Ворон — мерин. Злой, драчливый. Тоже вороной. Но у Маруськи шерсть немного дымчатая, а у него блестящая. Ко мне он не желает привыкнуть. Зайдёшь в стойло, кладёт уши, скалит крупные зубы, перебирает задними ногами.
— Но, но! — кричу я басом. — Повертись у меня!
Отвязываю повод. Ворон тычет губами мне в плечо. Трогает зубами.
— Укуси, укуси, — говорю я, — я тебе укушу!

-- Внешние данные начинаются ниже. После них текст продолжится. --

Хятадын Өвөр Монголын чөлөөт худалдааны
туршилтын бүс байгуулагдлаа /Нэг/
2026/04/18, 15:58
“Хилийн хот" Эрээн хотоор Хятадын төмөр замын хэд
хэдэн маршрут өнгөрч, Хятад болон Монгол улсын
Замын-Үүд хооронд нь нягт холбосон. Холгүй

Ворон обдаёт меня своим дыханием. Почуяв свободу, резко поворачивается. Рысью выбегает во двор.
Отдельно от Маруськи и Ворона стоит кобылка Зорька — гнедая кавалерийская лошадь донской породы. Она высокая, тонконогая, поджарая. Её прислали в КЭЧ с больным копытом. Целую зиму отец лечил её. Приводил ветеринара. Наконец старое копыто сошло, остатки его ветеринар срезал. И Зорька выздоровела. К упряжке ещё не привыкла. Может понести во всю прыть и вдруг остановиться. Бьёт копытами оглобли, передок телеги. А хомут ненавидит. Заметит, что к ней идут с хомутом, задрожит вся мелкой дрожью, вскинется на дыбы и начнёт носиться по двору. А если выскочит на улицу, наклонит голову, повернёт её как-то в сторону, помчится галопом куда глаза глядят. Но сядешь на неё верхом — ах, какая прелесть! Вскинет голову, подтянется, танцует на месте. Хребет у неё не торчит, спина круглая. Без седла не больно сидеть.

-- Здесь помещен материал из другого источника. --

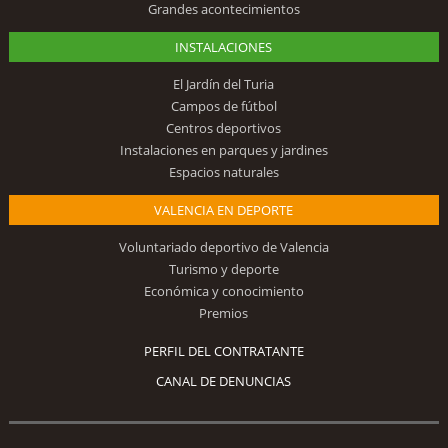
Grandes acontecimientos
INSTALACIONES
El Jardín del Turia
Campos de fútbol
Centros deportivos
Instalaciones en parques y jardines
Espacios naturales
VALENCIA EN DEPORTE
Voluntariado deportivo de Valencia
Turismo y deporte
Económica y conocimiento
Premios
PERFIL DEL CONTRATANTE
CANAL DE DENUNCIAS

Когда отец уезжает куда-нибудь, я катаюсь на Зорьке. До почты доведу её, с лавочки вспрыгну ей на спину. В городе что есть силы натягиваю повода, чтоб удержать. Но вот мы с ней за мостом. Впереди пустая дорога. Отпускаю повода, прижимаюсь к холке. И несёмся, несёмся до самой Нечаевки. Я люблю Зорьку. Отвязав, даю ей корочку хлеба. Зорька снимает коробку мягкими губами с моей ладони, послушно идёт за мной.
Купаем лошадей недолго. Заведём в воду, они постоят просто так. Потрём их щётками. Потом я поплаваю на Зорьке, где глубина. И когда возвращаемся домой, потёмки уже сгустились. Дневная пыль улеглась. В горсаду играет музыка. Пахнет акацией, тополями, коровьим стадом, которое недавно разогнал по дворам пастух Ермолай.